_What to produce_: Look at each line of the listing. Copy those that hold the string "mudanças".

_Provided data_:
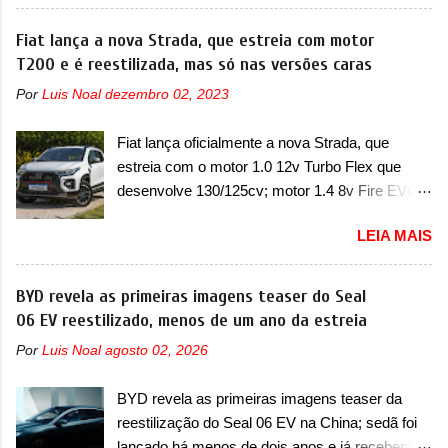
destacado deles no ranking que perdurou no
motor do ventilador HVAC (aquecimento,
nosso mercado até início de 2012 e com
Fiat lança a nova Strada, que estreia com motor
ventilação e ar-condicionado). A marca também
certeza foi um grandioso lançamento da
T200 e é reestilizada, mas só nas versões caras
confirmou que “foi identificada a possibilidade de
Chevrolet que assustou a concorrência. Nesse
uma sobrecarga do microprocessador do
Por
Luis Noal
dezembro 02, 2023
ano também era lançada a nova geração do
Módulo de Controle da Bateria (BPCM), que
Volkswagen Gol que depois de 14 anos
poderá causar a perda de força motriz,
Fiat lança oficialmente a nova Strada, que
ganhava uma nova geração feita do zero,
requerendo a atualização do software do
estreia com o motor 1.0 12v Turbo Flex que
apelidada de "Bolinha" por suas formas
modulo de...
desenvolve 130/125cv; motor 1.4 8v Fire EVO
arredondadas. Além do Gol, outro Volkswagen
Flex morre na picape A Fiat apresentou
fazia sua estréia no mercado. Era o Pointer,
LEIA MAIS
oficialmente a nova Strada, que aparece com
versão hatchback do Logus que chegava
mudanças visuais e com uma nova opção de
depois de um ano de atraso. A invasão de 1994
motor. Depois da picape compacta receber o
BYD revela as primeiras imagens teaser do Seal
foi marcava pelos franceses, alemães,
câmbio automático CVT no ano passado, a Fiat
06 EV reestilizado, menos de um ano da estreia
japoneses e coreanos que chegaram
apresentou mudanças visuais e a estreia do
arrancando corações em nosso mercado. Os
Por
Luis Noal
agosto 02, 2026
motor 1.0 12v Turbo Flex, conhecido como
importados que mais se destacaram nas
T200. Praticamente sem concorrentes, a Fiat
vendas em 1994 foram o Renault R19 que
BYD revela as primeiras imagens teaser da
Strada soube ser mutável com avanços
vinha em 3 versões de carroceria, sendo duas
reestilização do Seal 06 EV na China; sedã foi
importantes que a concorrência nunca
do hatch e o sedan, a famosa Kia Besta, o Vol...
lançado há menos de dois anos e já receberá a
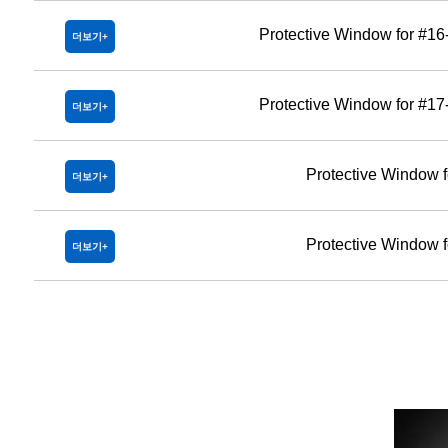
Protective Window for #1
더보기
Protective Window for #1
더보기
Protective Window 
더보기
Protective Window 
더보기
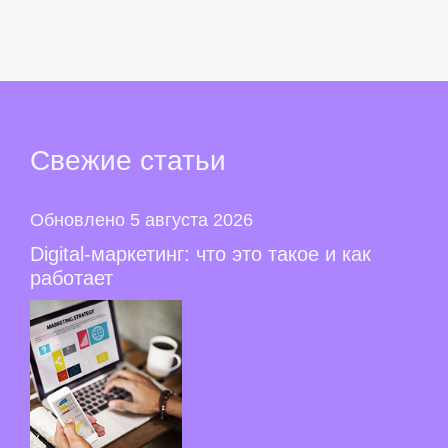
Свежие
статьи
Обновлено 5 августа 2026
Digital-маркетинг: что это такое и как
работает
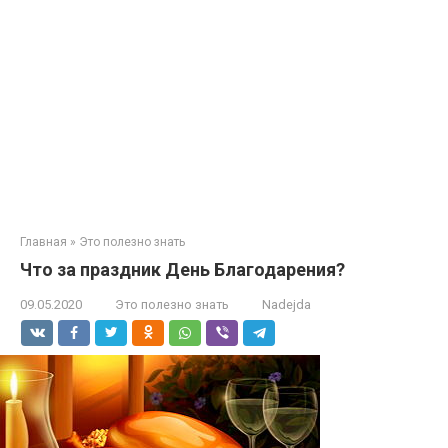
Главная
»
Это полезно знать
Что за праздник День Благодарения?
09.05.2020
Это полезно знать
Nadejda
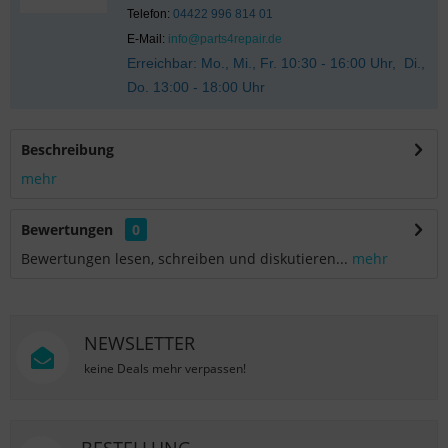
Telefon:
04422 996 814 01
E-Mail:
info@parts4repair.de
Erreichbar: Mo., Mi., Fr. 10:30 - 16:00 Uhr, Di.,
Do. 13:00 - 18:00 Uhr
Beschreibung
mehr
Bewertungen
0
Bewertungen lesen, schreiben und diskutieren...
mehr
NEWSLETTER
keine Deals mehr verpassen!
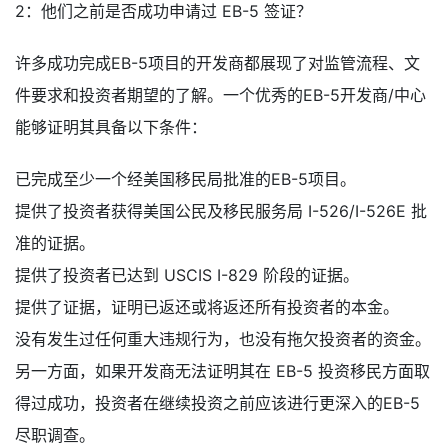
2：他们之前是否成功申请过 EB-5 签证？
许多成功完成EB-5项目的开发商都展现了对监管流程、文
件要求和投资者期望的了解。一个优秀的EB-5开发商/中心
能够证明其具备以下条件：
已完成至少一个经美国移民局批准的EB-5项目。
提供了投资者获得美国公民及移民服务局 I-526/I-526E 批
准的证据。
提供了投资者已达到 USCIS I-829 阶段的证据。
提供了证据，证明已返还或将返还所有投资者的本金。
没有发生过任何重大违规行为，也没有拖欠投资者的资金。
另一方面，如果开发商无法证明其在 EB-5 投资移民方面取
得过成功，投资者在继续投资之前应该进行更深入的EB-5
尽职调查。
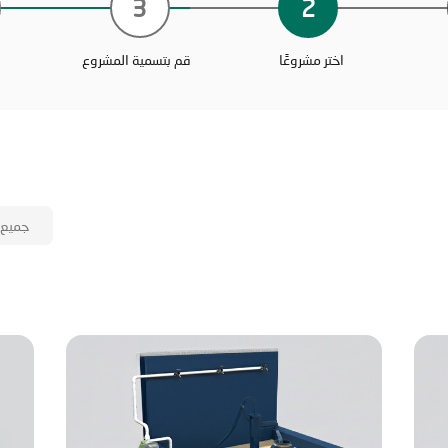
3
2
اختر مشروعًا
قم بتسمية المشروع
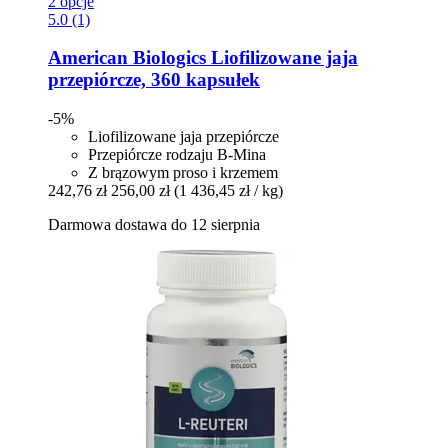
2 opcje
5.0 (1)
American Biologics
Liofilizowane jaja
przepiórcze, 360 kapsułek
-5%
Liofilizowane jaja przepiórcze
Przepiórcze rodzaju B-Mina
Z brązowym proso i krzemem
242,76 zł
256,00 zł
(1 436,45 zł / kg)
Darmowa dostawa do 12 sierpnia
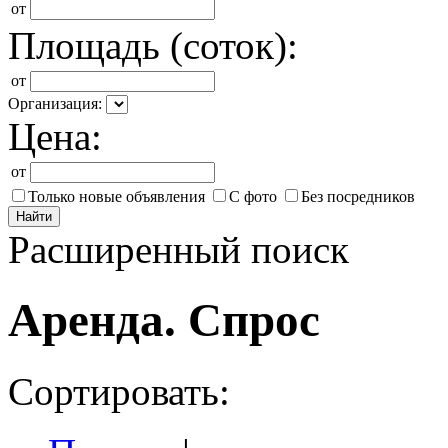
от
Площадь (соток):
от
Организация:
Цена:
от
Только новые объявления
С фото
Без посредников
Найти
Расширенный поиск
Аренда. Спрос
Сортировать:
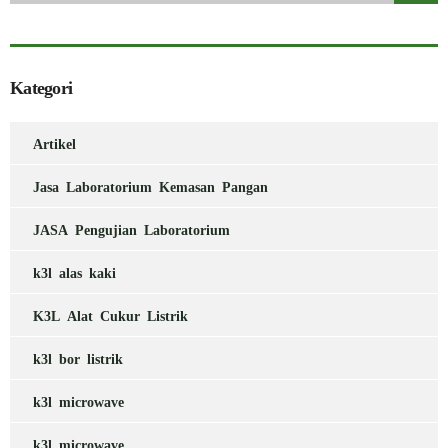
Kategori
Artikel
Jasa Laboratorium Kemasan Pangan
JASA Pengujian Laboratorium
k3l alas kaki
K3L Alat Cukur Listrik
k3l bor listrik
k3l microwave
k3l microwave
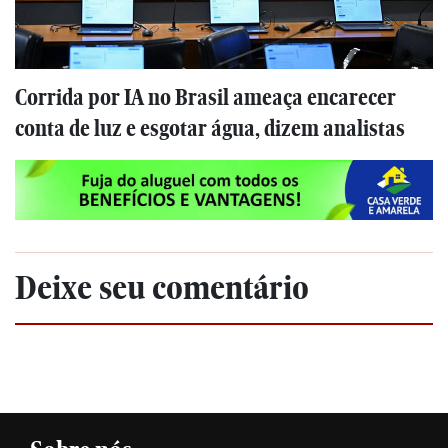
Corrida por IA no Brasil ameaça encarecer
conta de luz e esgotar água, dizem analistas
Deixe seu comentário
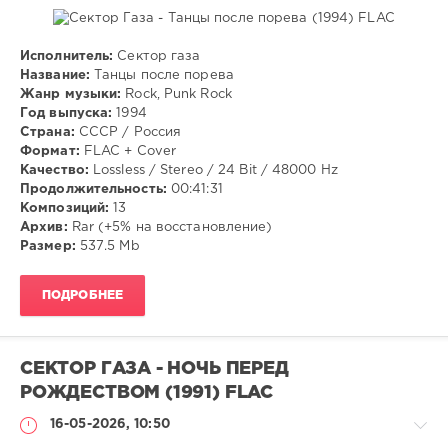
Исполнитель:
Сектор газа
Музыка
Название:
Танцы после порева
Жанр музыки:
Rock, Punk Rock
VANGOG19
Год выпуска:
1994
37
Страна:
СССР / Россия
Формат:
FLAC + Cover
Rock
,
Качество:
Lossless / Stereo / 24 Bit / 48000 Hz
Punk
Продолжительность:
00:41:31
Rock
Композиций:
13
Архив:
Rar (+5% на восстановление)
Размер:
537.5 Mb
ПОДРОБНЕЕ
СЕКТОР ГАЗА - НОЧЬ ПЕРЕД
РОЖДЕСТВОМ (1991) FLAC
16-05-2026, 10:50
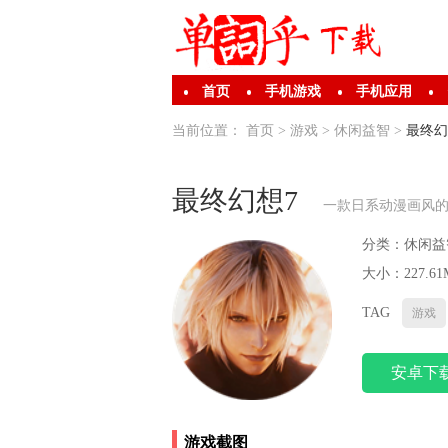
首页
手机游戏
手机应用
当前位置：
首页
>
游戏
>
休闲益智
>
最终幻
最终幻想7
一款日系动漫画风的
分类：
休闲益
大小：227.61
TAG
游戏
安卓下
游戏截图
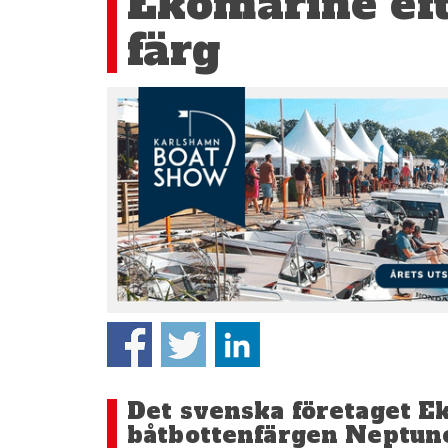
Ekomarine efte
färg
Det svenska företaget Ek
båtbottenfärgen Neptune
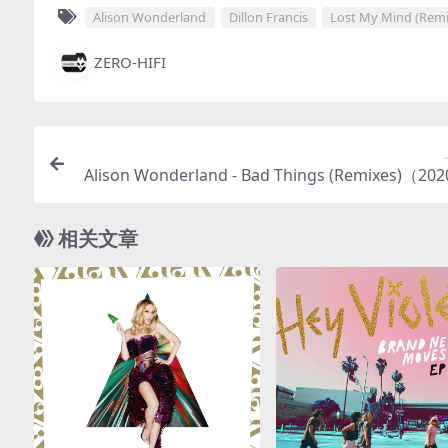
Alison Wonderland
Dillon Francis
Lost My Mind (Remi
ZERO-HIFI
Alison Wonderland - Bad Things (Remixes)（202
C/EP分轨/1
相关文章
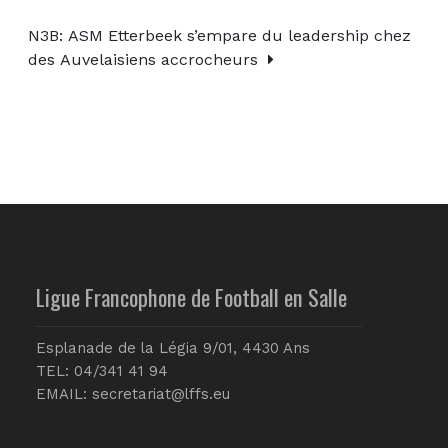
N3B: ASM Etterbeek s’empare du leadership chez
des Auvelaisiens accrocheurs
Ligue Francophone de Football en Salle
Esplanade de la Légia 9/01, 4430 Ans
TEL: 04/341 41 94
EMAIL:
secretariat@lffs.eu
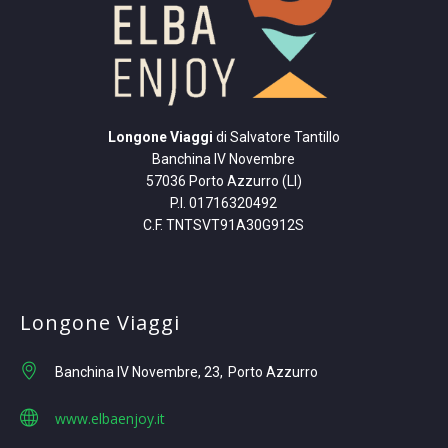
Longone Viaggi
di Salvatore Tantillo
Banchina IV Novembre
57036 Porto Azzurro (LI)
P.I. 01716320492
C.F. TNTSVT91A30G912S
Longone Viaggi
Banchina IV Novembre, 23
Porto Azzurro
www.elbaenjoy.it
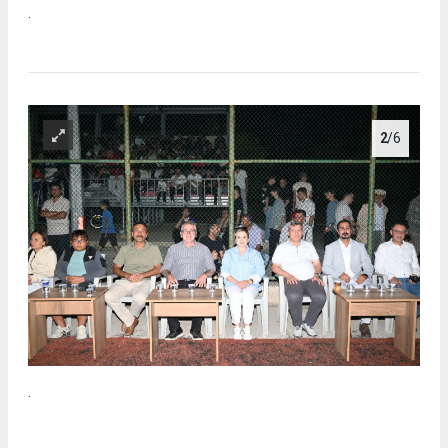
.
2
/6
.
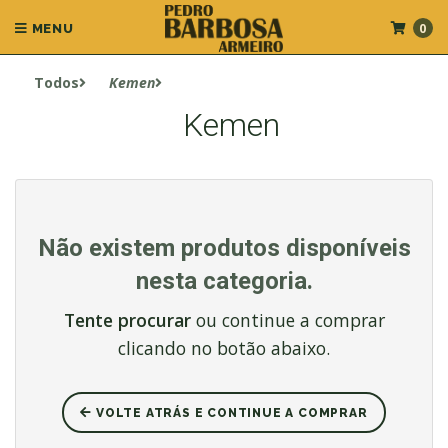
0
MENU
Todos
Kemen
Kemen
Não existem produtos disponíveis
nesta categoria.
Tente procurar
ou continue a comprar
clicando no botão abaixo.
VOLTE ATRÁS E CONTINUE A COMPRAR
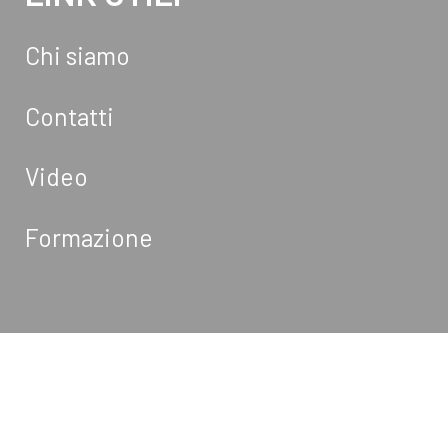
Chi siamo
Contatti
Video
Formazione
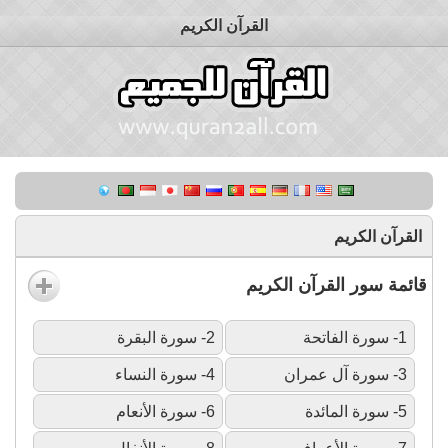
القرآن الكريم
القرآن الكريم
قائمة سور القرآن الكريم
1- سورة الفاتحة
2- سورة البقرة
3- سورة آل عمران
4- سورة النساء
5- سورة المائدة
6- سورة الأنعام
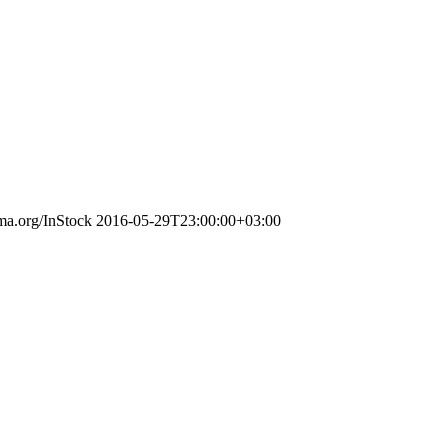
ema.org/InStock
2016-05-29T23:00:00+03:00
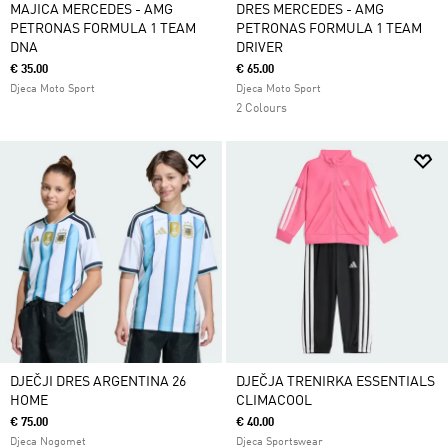
MAJICA MERCEDES - AMG
DRES MERCEDES - AMG
PETRONAS FORMULA 1 TEAM
PETRONAS FORMULA 1 TEAM
DNA
DRIVER
€ 35.00
€ 65.00
Djeca Moto Sport
Djeca Moto Sport
2 Colours
DJEČJI DRES ARGENTINA 26
DJEČJA TRENIRKA ESSENTIALS
HOME
CLIMACOOL
€ 75.00
€ 40.00
Djeca Nogomet
Djeca Sportswear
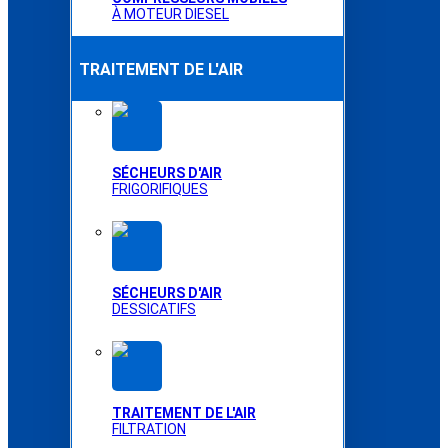
À MOTEUR DIESEL
TRAITEMENT DE L'AIR
SÉCHEURS D'AIR
FRIGORIFIQUES
SÉCHEURS D'AIR
DESSICATIFS
TRAITEMENT DE L'AIR
FILTRATION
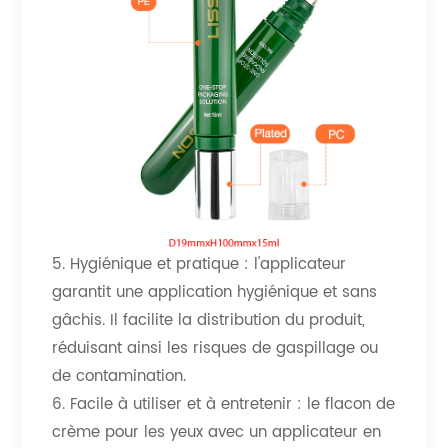
5. Hygiénique et pratique : l'applicateur
garantit une application hygiénique et sans
gâchis. Il facilite la distribution du produit,
réduisant ainsi les risques de gaspillage ou
de contamination.
6. Facile à utiliser et à entretenir : le flacon de
crème pour les yeux avec un applicateur en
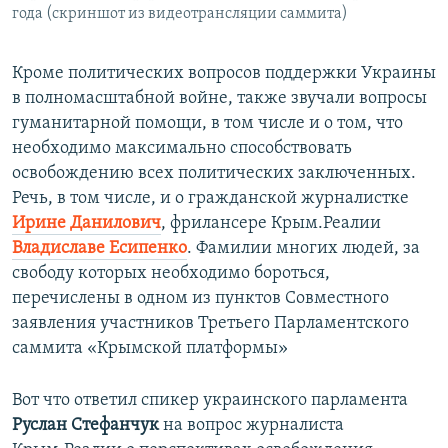
года (скриншот из видеотрансляции саммита)
Кроме политических вопросов поддержки Украины
в полномасштабной войне, также звучали вопросы
гуманитарной помощи, в том числе и о том, что
необходимо максимально способствовать
освобождению всех политических заключенных.
Речь, в том числе, и о гражданской журналистке
Ирине Данилович
, фрилансере Крым.Реалии
Владиславе Есипенко
. Фамилии многих людей, за
свободу которых необходимо бороться,
перечислены в одном из пунктов Совместного
заявления участников Третьего Парламентского
саммита «Крымской платформы»
Вот что ответил спикер украинского парламента
Руслан Стефанчук
на вопрос журналиста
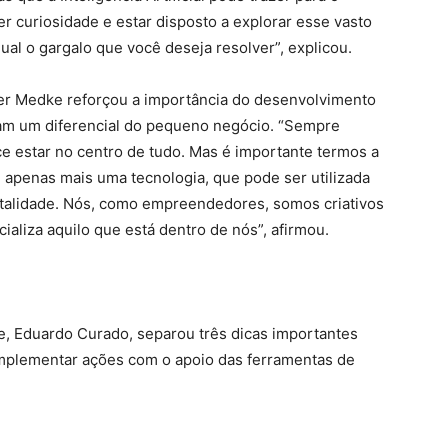
r curiosidade e estar disposto a explorar esse vasto
al o gargalo que você deseja resolver”, explicou.
Roger Medke reforçou a importância do desenvolvimento
jam um diferencial do pequeno negócio. “Sempre
ce estar no centro de tudo. Mas é importante termos a
 é apenas mais uma tecnologia, que pode ser utilizada
entalidade. Nós, como empreendedores, somos criativos
ncializa aquilo que está dentro de nós”, afirmou.
, Eduardo Curado, separou três dicas importantes
plementar ações com o apoio das ferramentas de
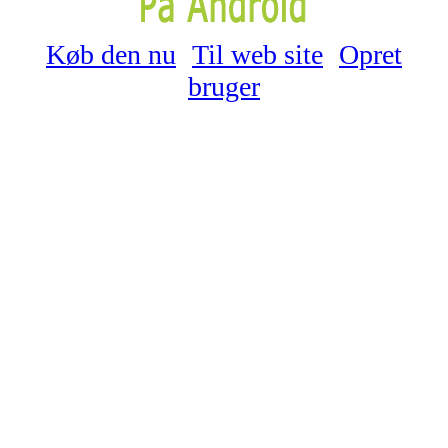
Køb den nu
Til web site
Opret
bruger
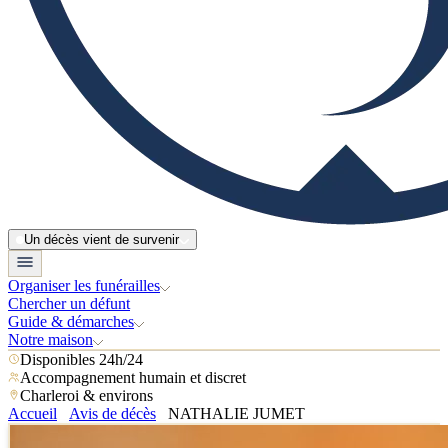
Un décès vient de survenir
Organiser les funérailles
Chercher un défunt
Guide & démarches
Notre maison
Disponibles 24h/24
Accompagnement humain et discret
Charleroi & environs
Accueil
Avis de décès
NATHALIE JUMET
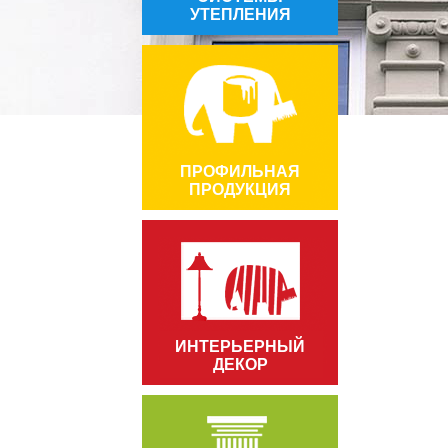
УТЕПЛЕНИЯ
ПРОФИЛЬНАЯ
ПРОДУКЦИЯ
ИНТЕРЬЕРНЫЙ
ДЕКОР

_Task response_:
mudanças visuais e com uma nova opção de
apresentou mudanças visuais e a estreia do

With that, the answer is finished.